The Commission draws attention to ‘three generations’ of Health Professional education reform in the past century starting with a science based curriculum in the first generation (start of the 20th century) followed by problem based instructional innovation (mid-century). Authorities emphasize that a third generation of reform is now required that employs a systems approach for improving health system performance and adapts core professional competencies to specific contexts while drawing on global knowledge. They maintain that actualization of this vision will require a series of instructional and institutional reforms, which should be guided by transformative learning which is the highest of three successive levels, moving from in-formative to formative to transformative learning. In-formative learning is about acquisition of knowledge and skills with the objective to produce experts. Formative learning is about socializing students around values to produce professionals. Transformative learning is about developing leadership attributes; its purpose being production of enlightened and cultivated change agents. Effective education builds each level on the previous one. As a valued outcome, transformative learning involves three fundamental shifts: from fact memorization to searching, analysis, and synthesis of information for decision making; from seeking professional credentials to achieving core competencies for Effective teamwork in health systems; and from non-critical adoption of educational models to innovative adoption of global resources to address local priorities.3
Pursuance of these reforms requires leadership from within the academic and professional communities, increased investments and stewardship followed by shared learning by supporting evaluation and strengthening of research to build the knowledge base about which innovations work in which settings. It is critically important to subscribe to the vision and recommendations of the Commission for development of cadres of skilled, competent and motivated health professionals who can in due course, be agents of change within their domains and work towards addressing the daunting health challenges of our times.

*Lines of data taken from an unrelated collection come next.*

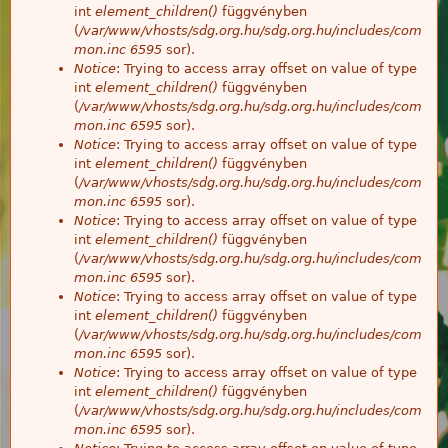
int
element_children()
függvényben
(
/var/www/vhosts/sdg.org.hu/sdg.org.hu/includes/com
mon.inc
6595
sor).
Notice
: Trying to access array offset on value of type
int
element_children()
függvényben
(
/var/www/vhosts/sdg.org.hu/sdg.org.hu/includes/com
mon.inc
6595
sor).
Notice
: Trying to access array offset on value of type
int
element_children()
függvényben
(
/var/www/vhosts/sdg.org.hu/sdg.org.hu/includes/com
mon.inc
6595
sor).
Notice
: Trying to access array offset on value of type
int
element_children()
függvényben
(
/var/www/vhosts/sdg.org.hu/sdg.org.hu/includes/com
mon.inc
6595
sor).
Notice
: Trying to access array offset on value of type
int
element_children()
függvényben
(
/var/www/vhosts/sdg.org.hu/sdg.org.hu/includes/com
mon.inc
6595
sor).
Notice
: Trying to access array offset on value of type
int
element_children()
függvényben
(
/var/www/vhosts/sdg.org.hu/sdg.org.hu/includes/com
mon.inc
6595
sor).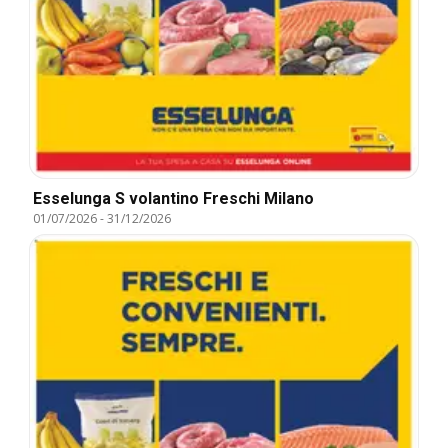
Esselunga S volantino Freschi Milano
01/07/2026
-
31/12/2026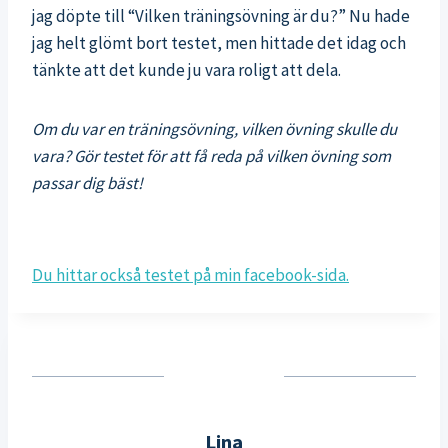
jag döpte till “Vilken träningsövning är du?” Nu hade
jag helt glömt bort testet, men hittade det idag och
tänkte att det kunde ju vara roligt att dela.
Om du var en träningsövning, vilken övning skulle du
vara? Gör testet för att få reda på vilken övning som
passar dig bäst!
Du hittar också testet på min facebook-sida.
Lina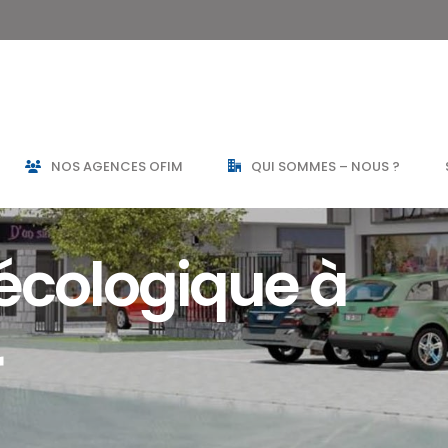
NOS AGENCES OFIM
QUI SOMMES – NOUS ?
 écologique à
r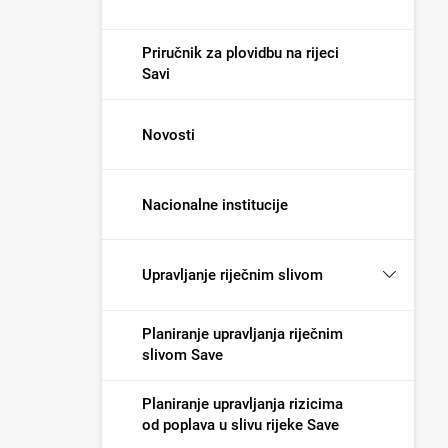
Priručnik za plovidbu na rijeci
Savi
Novosti
Nacionalne institucije
Upravljanje riječnim slivom
Planiranje upravljanja riječnim
slivom Save
Planiranje upravljanja rizicima
od poplava u slivu rijeke Save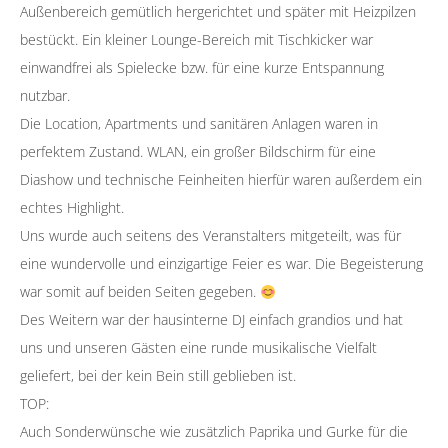
Außenbereich gemütlich hergerichtet und später mit Heizpilzen
g
bestückt. Ein kleiner Lounge-Bereich mit Tischkicker war
v
einwandfrei als Spielecke bzw. für eine kurze Entspannung
u
nutzbar.
f
Die Location, Apartments und sanitären Anlagen waren in
h
perfektem Zustand. WLAN, ein großer Bildschirm für eine
h
Diashow und technische Feinheiten hierfür waren außerdem ein
L
echtes Highlight.
Uns wurde auch seitens des Veranstalters mitgeteilt, was für
eine wundervolle und einzigartige Feier es war. Die Begeisterung
war somit auf beiden Seiten gegeben.
Des Weitern war der hausinterne DJ einfach grandios und hat
uns und unseren Gästen eine runde musikalische Vielfalt
geliefert, bei der kein Bein still geblieben ist.
TOP:
Auch Sonderwünsche wie zusätzlich Paprika und Gurke für die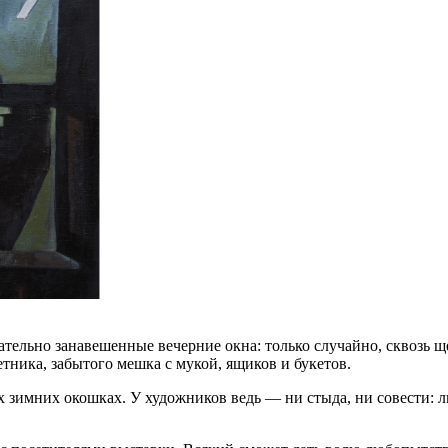
ьно занавешенные вечерние окна: только случайно, сквозь щель
тника, забытого мешка с мукой, ящиков и букетов.
 зимних окошках. У художников ведь — ни стыда, ни совести: лю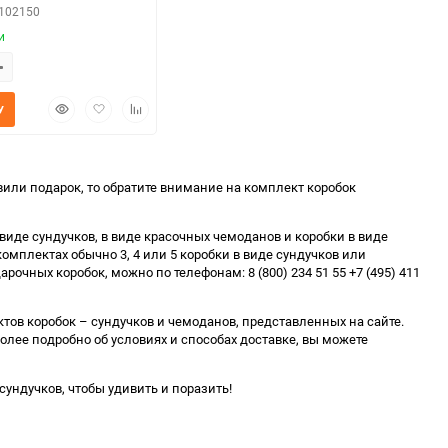
0102150
и
Быстрый
Добавить
Добавить
У
просмотр
в
к
избранное
сравнению
вили подарок, то обратите внимание на комплект коробок
иде сундучков, в виде красочных чемоданов и коробки в виде
комплектах обычно 3, 4 или 5 коробки в виде сундучков или
ных коробок, можно по телефонам: 8 (800) 234 51 55 +7 (495) 411
ктов коробок – сундучков и чемоданов, представленных на сайте.
лее подробно об условиях и способах доставке, вы можете
сундучков, чтобы удивить и поразить!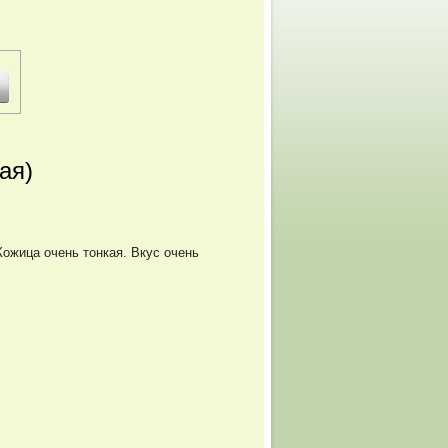
ая)
Кожица очень тонкая. Вкус очень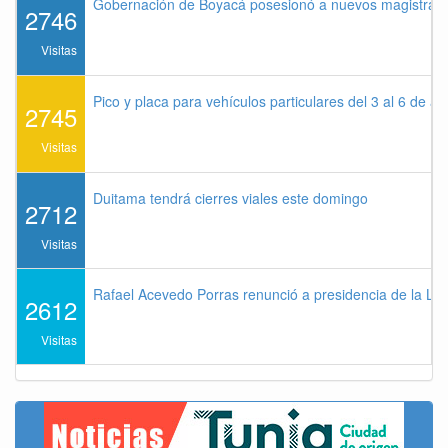
Gobernación de Boyacá posesionó a nuevos magistrados
2746
Visitas
Pico y placa para vehículos particulares del 3 al 6 de a
2745
Visitas
Duitama tendrá cierres viales este domingo
2712
Visitas
Rafael Acevedo Porras renunció a presidencia de la Lig
2612
Visitas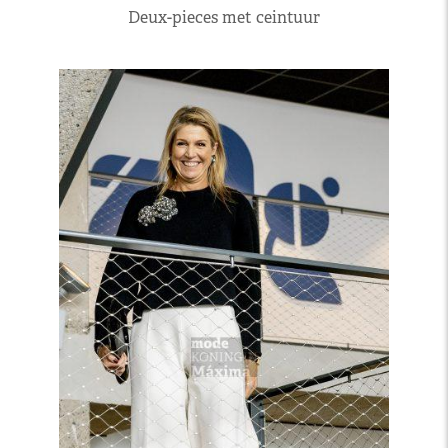
Deux-pieces met ceintuur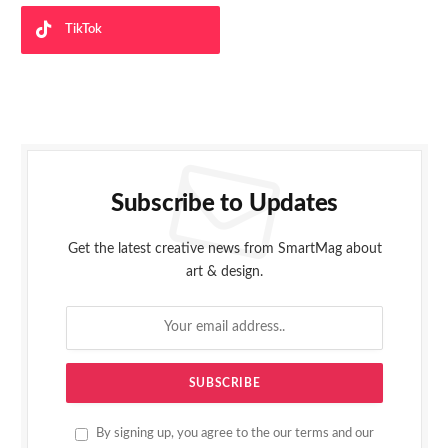
TikTok
Subscribe to Updates
Get the latest creative news from SmartMag about
art & design.
By signing up, you agree to the our terms and our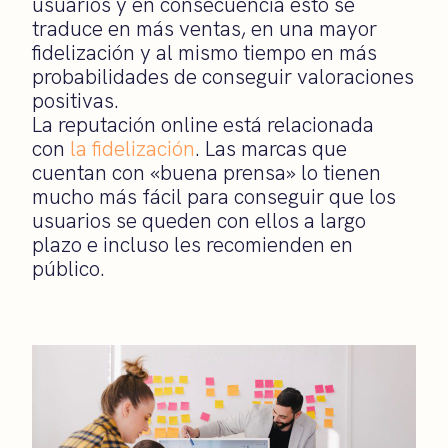
usuarios y en consecuencia esto se
traduce en más ventas, en una mayor
fidelización y al mismo tiempo en más
probabilidades de conseguir valoraciones
positivas.
La reputación online está relacionada
con
la fidelización
. Las marcas que
cuentan con «buena prensa» lo tienen
mucho más fácil para conseguir que los
usuarios se queden con ellos a largo
plazo e incluso les recomienden en
público.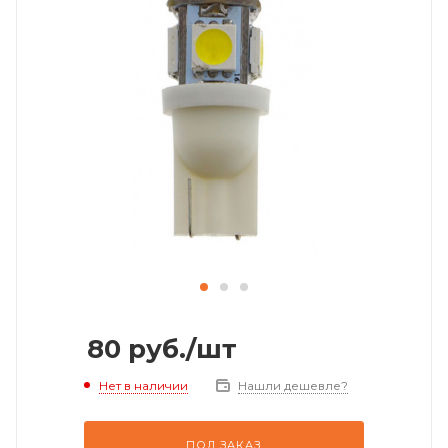
80
руб.
/шт
Нет в наличии
Нашли дешевле?
ПОД ЗАКАЗ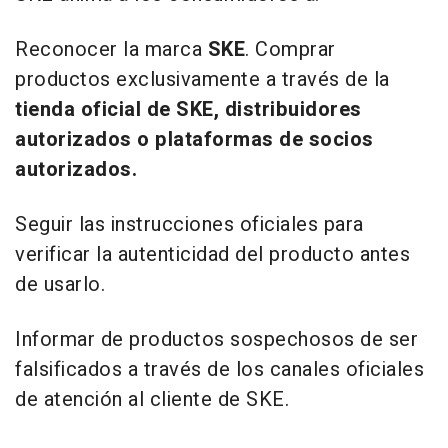
Reconocer la marca
SKE
. Comprar
productos exclusivamente a través de la
tienda oficial de SKE, distribuidores
autorizados o plataformas de socios
autorizados.
Seguir las instrucciones oficiales para
verificar la autenticidad del producto antes
de usarlo.
Informar de productos sospechosos de ser
falsificados a través de los canales oficiales
de atención al cliente de SKE.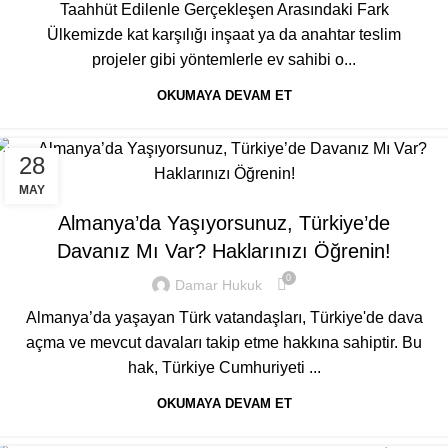
Taahhüt Edilenle Gerçekleşen Arasındaki Fark
Ülkemizde kat karşılığı inşaat ya da anahtar teslim
projeler gibi yöntemlerle ev sahibi o...
OKUMAYA DEVAM ET
28
GENEL
MAY
Almanya’da Yaşıyorsunuz, Türkiye’de
Davanız Mı Var? Haklarınızı Öğrenin!
0
Damar Hukuk
Almanya’da yaşayan Türk vatandaşları, Türkiye'de dava
açma ve mevcut davaları takip etme hakkına sahiptir. Bu
hak, Türkiye Cumhuriyeti ...
OKUMAYA DEVAM ET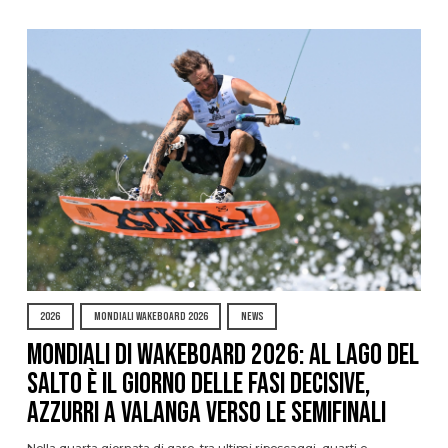
2026
MONDIALI WAKEBOARD 2026
NEWS
Mondiali di Wakeboard 2026: al Lago del
Salto è il giorno delle fasi decisive,
azzurri a valanga verso le semifinali
Nella quarta giornata di gare, tra ultimi ripescaggi, quarti e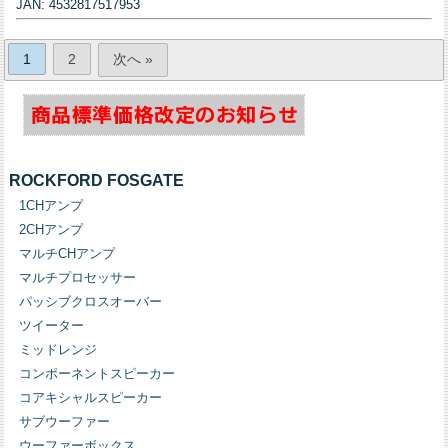
JAN: 4532817517953
1
2
次へ »
ROCKFORD FOSGATE
1CHアンプ
2CHアンプ
マルチCHアンプ
マルチプロセッサー
パッシブクロスオーバー
ツイーター
ミッドレンジ
コンポーネントスピーカー
コアキシャルスピーカー
サブウーファー
ウーファーボックス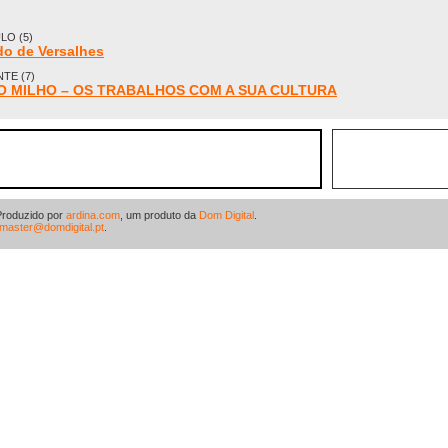
O (5)
do de Versalhes
TE (7)
s: O MILHO – OS TRABALHOS COM A SUA CULTURA
Produzido por
ardina.com
, um produto da
Dom Digital
.
master@domdigital.pt
.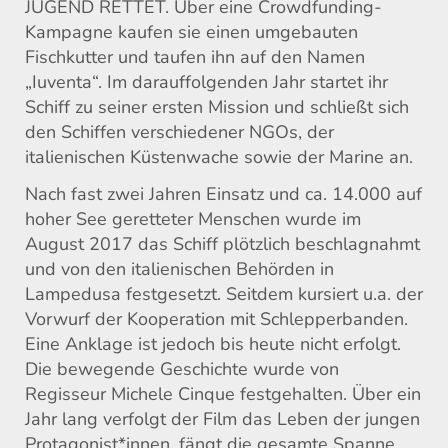
JUGEND RETTET. Über eine Crowdfunding-
Kampagne kaufen sie einen umgebauten
Fischkutter und taufen ihn auf den Namen
„Iuventa“. Im darauffolgenden Jahr startet ihr
Schiff zu seiner ersten Mission und schließt sich
den Schiffen verschiedener NGOs, der
italienischen Küstenwache sowie der Marine an.
Nach fast zwei Jahren Einsatz und ca. 14.000 auf
hoher See geretteter Menschen wurde im
August 2017 das Schiff plötzlich beschlagnahmt
und von den italienischen Behörden in
Lampedusa festgesetzt. Seitdem kursiert u.a. der
Vorwurf der Kooperation mit Schlepperbanden.
Eine Anklage ist jedoch bis heute nicht erfolgt.
Die bewegende Geschichte wurde von
Regisseur Michele Cinque festgehalten. Über ein
Jahr lang verfolgt der Film das Leben der jungen
Protagonist*innen, fängt die gesamte Spanne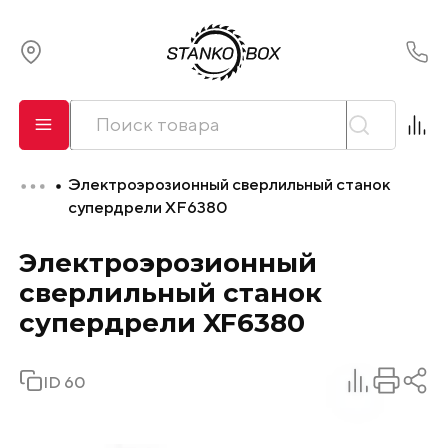
О компании
Сервис
Электроэрозионный сверлильный станок
Оплата и лизинг
супердрели XF6380
Электроэрозионный
Доставка
сверлильный станок
Контакты
супердрели XF6380
ID 60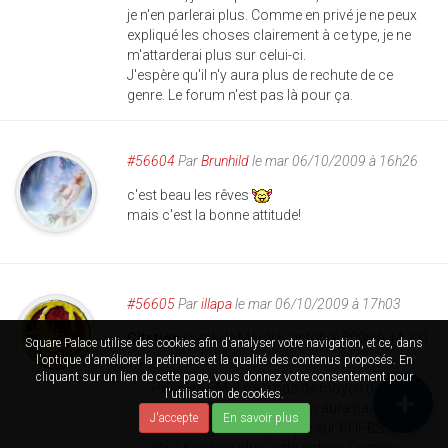
je n'en parlerai plus. Comme en privé je ne peux
expliqué les choses clairement à ce type, je ne
m'attarderai plus sur celui-ci.
J'espère qu'il n'y aura plus de rechute de ce
genre. Le forum n'est pas là pour ça.
#56604
Par
Brunhild
le mar 06/10/2009 à 16h26
c'est beau les rêves
mais c'est la bonne attitude!
#56605
Par
illapa
le mar 06/10/2009 à 17h03
Citation
(Senki le Mardi 6 Octobre 2009 à 14:23)
Square Palace utilise des cookies afin d'analyser votre navigation, et ce, dans
l'optique d'améliorer la petinence et la qualité des contenus proposés. En
cliquant sur un lien de cette page, vous donnez votre consentement pour
Pour les PM, il n'y a pas de moyen de les
l'utilisation de cookies.
gérer dans le site et il n'y en aura pas.
J'accepte
En savoir plus
D'ailleurs je remarque que sur PHPBB3, il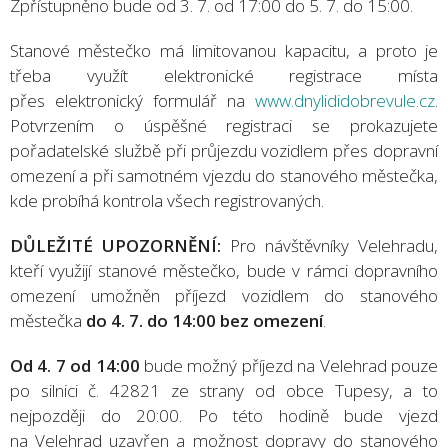
Zpřístupněno bude od 3. 7. od 17:00 do 5. 7. do 15:00.
Stanové městečko má limitovanou kapacitu, a proto je
třeba využít elektronické registrace místa
přes elektronický formulář na
www.dnylididobrevule.cz
.
Potvrzením o úspěšné registraci se prokazujete
pořadatelské službě při průjezdu vozidlem přes dopravní
omezení a při samotném vjezdu do stanového městečka,
kde probíhá kontrola všech registrovaných.
DŮLEŽITÉ UPOZORNĚNÍ:
Pro návštěvníky Velehradu,
kteří využijí stanové městečko, bude v rámci dopravního
omezení umožněn příjezd vozidlem do stanového
městečka
do 4. 7. do 14:00 bez omezení
.
Od 4. 7 od 14:00
bude možný příjezd na Velehrad pouze
po silnici č. 42821 ze strany od obce Tupesy, a to
nejpozději do 20:00. Po této hodině bude vjezd
na Velehrad uzavřen a možnost dopravy do stanového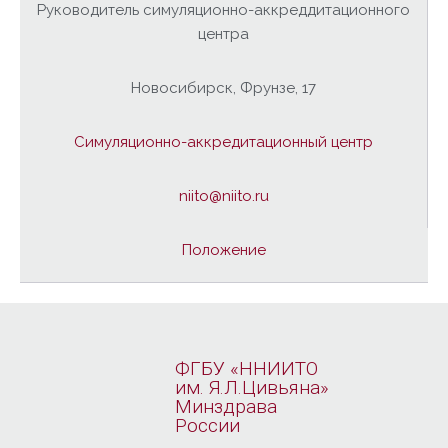
Руководитель симуляционно-аккреддитационного
центра
Новосибирск, Фрунзе, 17
Симуляционно-аккредитационный центр
niito@niito.ru
Положение
ФГБУ «ННИИТО
им. Я.Л.Цивьяна»
Минздрава
России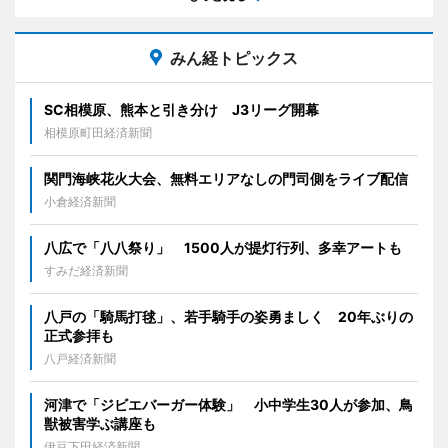
みん経トピックス
SC相模原、熊本と引き分け J3リーグ開幕
相模原町田経済新聞
関門海峡花火大会、無料エリアなしの門司側をライブ配信
小倉経済新聞
八広で「八八祭り」 1500人が提灯行列、多幸アートも
すみだ経済新聞
八戸の「騎馬打毬」、若手騎手の姿勇ましく 20年ぶりの
正式参拝も
八戸経済新聞
河津で「ジビエバーガー体験」 小中学生30人が参加、鳥
獣被害学ぶ講座も
伊豆下田経済新聞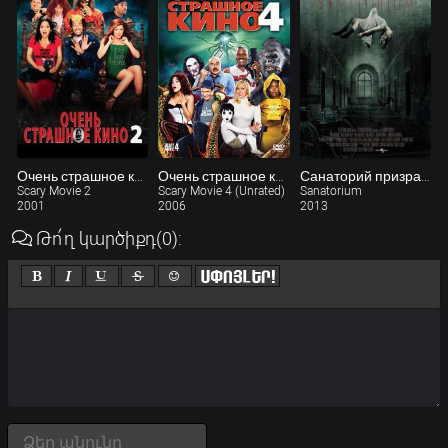
Очень страшное кино 2
Очень страшное кино 4 (расширенная версия)
Санаторий призраков
Scary Movie 2
Scary Movie 4 (Unrated)
Sanatorium
2001
2006
2013
Թո՛ղ կարծիքդ
(0)
: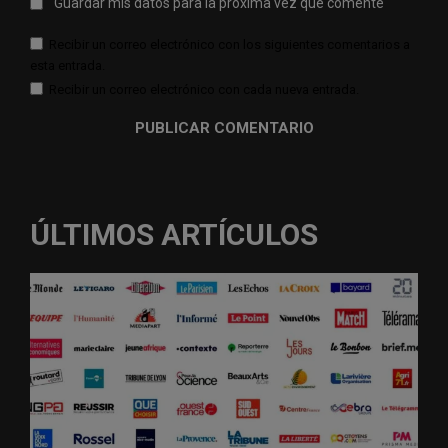
Guardar mis datos para la próxima vez que comente
Recibir un correo electrónico con los siguientes comentarios a
esta entrada.
Recibir un correo electrónico con cada nueva entrada.
ÚLTIMOS ARTÍCULOS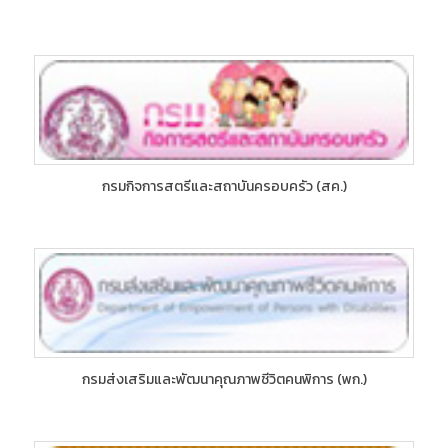
กรมกิจการสตรีและสถาบันครอบครัว (สค.)
กรมส่งเสริมและพัฒนาคุณภาพชีวิตคนพิการ (พก.)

(Adapted from The Lancet Commission on ‘Education of Health Professionals for the 21st Century, 2010)
References
2. Flexner A. Medical education in the United States and Canada: a report to the Carnegie Foundation for the Advancement of Teaching. New York: The Carnegie Foundation for the Advancement of Teaching, 1910.
3. Julio Frenk, Lincoln Chen, Zulfiqar A. Bhutta et al. Health professionals for a new century: transforming education to strengthen health systems in an intedepen-dent world. Lancet, 2010; 376: 1923–58.